## What you have to do
An exact retyping of all lines below is the answer; pictures do not belong in it.

(Page images and extracted text)
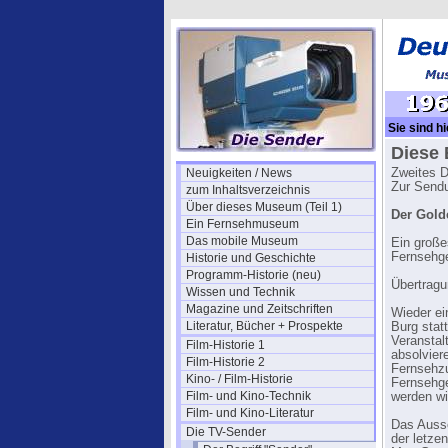
Sie sind hi
Fotos
Diese 
Neuigkeiten / News
Zweites 
Zur Send
zum Inhaltsverzeichnis
Über dieses Museum (Teil 1)
Der Gold
Ein Fernsehmuseum
Das mobile Museum
Ein große
Fernsehge
Historie und Geschichte
Programm-Historie (neu)
Übertragu
Wissen und Technik
Magazine und Zeitschriften
Wieder ei
Literatur, Bücher + Prospekte
Burg stat
Veranstal
Film-Historie 1
absolvier
Film-Historie 2
Fernsehzu
Kino- / Film-Historie
Fernsehge
Film- und Kino-Technik
werden wi
Film- und Kino-Literatur
Das Auss
Die TV-Sender
der letze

## Written reply
Sie sind hi
Fotos
Diese 
Neuigkeiten / News
Zweites 
Zur Send
zum Inhaltsverzeichnis
Über dieses Museum (Teil 1)
Der Gold
Ein Fernsehmuseum
Das mobile Museum
Ein große
Fernsehge
Historie und Geschichte
Programm-Historie (neu)
Übertragu
Wissen und Technik
Magazine und Zeitschriften
Wieder ei
Literatur, Bücher + Prospekte
Burg stat
Veranstal
Film-Historie 1
absolvier
Film-Historie 2
Fernsehzu
Kino- / Film-Historie
Fernsehge
Film- und Kino-Technik
werden wi
Film- und Kino-Literatur
Das Auss
Die TV-Sender
der letze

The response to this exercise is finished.